Augustus
Augustus copied to clipboard
Augustus PPX mode: augustInvalid block no. error
Hi there,
I've made a small prototype Nextflow pipeline to run Augustus in PPX mode with custom protein profiles, via Docker or Singularity: https://github.com/photocyte/luciferase-PPX-predictor-nf
( Augustus Docker image from quay.io/biocontainers/augustus:3.4.0--pl5321hd8b735c_3
, see https://quay.io/repository/biocontainers/augustus?tab=tags )
I think I was able to make a good .prfl
file from a custom MSA in FASTA format, but, Augustus errors out when I try to use it:
genome_fasta=Ilumi1.3-grep13255.fasta
prfl_file=elateroidea_luciferase_clade.msa.fa.prfl
augustus --species=fly --proteinprofile=${prfl_file} ${genome_fasta}
Command output:
# This output was generated with AUGUSTUS (version 3.4.0).
# AUGUSTUS is a gene prediction tool written by M. Stanke ([email protected]),
# O. Keller, S. König, L. Gerischer, L. Romoth and Katharina Hoff.
# Please cite: Mario Stanke, Mark Diekhans, Robert Baertsch, David Haussler (2008),
# Using native and syntenically mapped cDNA alignments to improve de novo gene finding
# Bioinformatics 24: 637-644, doi 10.1093/bioinformatics/btn013
# No extrinsic information on sequences given.

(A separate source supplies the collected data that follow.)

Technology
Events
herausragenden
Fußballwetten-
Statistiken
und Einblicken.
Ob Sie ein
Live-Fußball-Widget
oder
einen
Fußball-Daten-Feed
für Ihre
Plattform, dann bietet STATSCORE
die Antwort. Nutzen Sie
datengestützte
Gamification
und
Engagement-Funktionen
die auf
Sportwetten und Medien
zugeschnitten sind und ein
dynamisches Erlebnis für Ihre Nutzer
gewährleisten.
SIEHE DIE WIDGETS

# Sources of extrinsic information: M RM
# Initializing the parameters using config directory /usr/local/config/ ...
# Using protein profile unknown
# --[0..54]--> unknown_A (134) <--[2..4]--> unknown_B (168) <--[5..32]--> unknown_C (71) <--[0..7]--> unknown_D (91) <--[6..12]--
# fly version. Using default transition matrix.
# Looks like Ilumi1.3-grep13255.fasta is in fasta format.
# We have hints for 0 sequences and for 0 of the sequences in the input set.
#
# ----- prediction on sequence number 1 (length = 366736, name = Ilumi1.3_Scaffold13255) -----
#
# Predicted genes for sequence number 1 on both strands
Command error:
augustus: ERROR
augustInvalid block no. in SubstateModel::blockNoOfB
The elateroidea_luciferase_clade.msa.fa.prfl
file was made with this command:
msa_fasta=elateroidea_luciferase_clade.msa.fa
msa2prfl.pl --qij=/usr/local/config/profile/default.qij --prefix_from_seqnames --max_entropy=0.75 \
${msa_fasta} > ${msa_fasta}.prfl
Is there something wrong with the .prfl
file I am creating? Relevant files attatched:
Archive.zip
Hi,
I was able to reproduce your error and your protein profile looks fine to me. The issue seems to be related to the UTR prediction of Augustus in combination with the protein profile mode. I recommend turning off UTR prediction, e.g.:
genome_fasta=Ilumi1.3-grep13255.fasta
prfl_file=elateroidea_luciferase_clade.msa.fa.prfl
augustus --species=fly --proteinprofile=${prfl_file} --UTR=off ${genome_fasta}
If the UTRs are important to you, I can take a closer look at the code causing this bug, but this may take some time.
Best, Lars
Thank you! I can confirm adding --UTR=off
is a workaround. I imagine the UTR training might be limited to highly curated models like --species=fly
, but shutting it off explicitly seems like good practice if there are some unexpected interactions.